Electricity generation from alternative (renewable) sources of energy, such as the sun and wind, rose by 27.8% and 35%, respectively.
Photo from UNIAN
Ukraine's power plants in January-April 2020 reduced electricity generation by 10.9% year-over-year (y-o-y), to 49.73 billion kWh.
In particular, thermal power plants (TPPs) and combined heat and power plants (CHPP) over the period under review generated 17.34 billion kWh, which accounted for 34.8% of the country's total generation, which was 19.7% down y-o-y, according to the State Statistics Service.
National nuclear power plants (NPPs) over the four months of 2020 generated 28.88 billion kWh, which was also 4.6% below the amount in the four months in 2019. NPPs' share in the country's total generation was 58%.
Electricity generation by hydropower plants (HPPs) fell by 24.4% to 2.23 billion kWh, which accounted for 4.4% of the country's electricity output.
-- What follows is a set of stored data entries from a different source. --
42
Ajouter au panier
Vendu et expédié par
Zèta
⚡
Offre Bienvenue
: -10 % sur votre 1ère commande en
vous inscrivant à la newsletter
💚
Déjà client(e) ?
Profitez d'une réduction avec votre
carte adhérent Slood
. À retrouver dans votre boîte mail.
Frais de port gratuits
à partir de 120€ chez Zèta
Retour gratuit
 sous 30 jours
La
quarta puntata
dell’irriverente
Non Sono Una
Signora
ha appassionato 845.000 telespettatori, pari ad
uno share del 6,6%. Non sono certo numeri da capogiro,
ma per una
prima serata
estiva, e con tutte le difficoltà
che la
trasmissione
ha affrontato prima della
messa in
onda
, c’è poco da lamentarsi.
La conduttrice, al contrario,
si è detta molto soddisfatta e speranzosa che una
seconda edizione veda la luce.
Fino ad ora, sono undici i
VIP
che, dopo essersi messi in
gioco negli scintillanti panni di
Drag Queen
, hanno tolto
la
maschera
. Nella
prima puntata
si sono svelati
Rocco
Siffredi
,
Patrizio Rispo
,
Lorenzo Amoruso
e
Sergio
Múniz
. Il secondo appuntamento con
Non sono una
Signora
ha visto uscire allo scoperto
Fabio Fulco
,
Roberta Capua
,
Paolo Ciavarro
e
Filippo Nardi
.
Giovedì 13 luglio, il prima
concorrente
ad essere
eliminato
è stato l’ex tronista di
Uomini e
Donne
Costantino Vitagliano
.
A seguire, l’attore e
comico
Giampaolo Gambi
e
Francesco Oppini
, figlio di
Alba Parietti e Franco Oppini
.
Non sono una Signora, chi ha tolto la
Electricity generation from alternative (renewable) sources of energy – solar and wind – rose by 27.8% and 35%, respectively. Solar stations and wind farms generated 1.26 billion kWh, which accounted for 2.5% of the country's electricity generation.
At the same time, electricity output in April 2020 alone, compared to April 2019, decreased by 27.2% at thermal power plants, by 5.9% at nuclear power plant, by 25.1% at hydroelectric power plants, whereas the generation grew by 30.9% at solar power plants and by 3.5% at wind farms.
As UNIAN reported earlier, Ukraine in 2019 cut electricity generation by 4.9% from 2018, to 151.25 billion kWh.
Ukraine's acting Minister of Energy and Environmental Policy Olha Buslavets in April said that the Ukrainian power industry was completely unbalanced in mutual settlements. Moreover the state debt for electricity generated by renewables may reach UAH 26 billion (US$972 million) by the end of the year.
Due to the growing share of the "green" generation, the country's energy balance was revised. The updated balance of the energy system, approved by the Ministry of Energy and Environmental Policy, provides for the withdrawal of Energoatom's three nuclear units into a forced outage and operation of another five power units at a reduced power.
At the same time, an insignificant decrease in the share of generation is supposed to be at thermal power plants, most of which are part of businessman Rinat Akhmetov's DTEK energy holding. Furthermore, DTEK's renewables (20% of the market) are expected to boost electricity generation as well.
At the same time, thermal generation and renewables are much more expensive than nuclear, which affects electricity tariffs across country.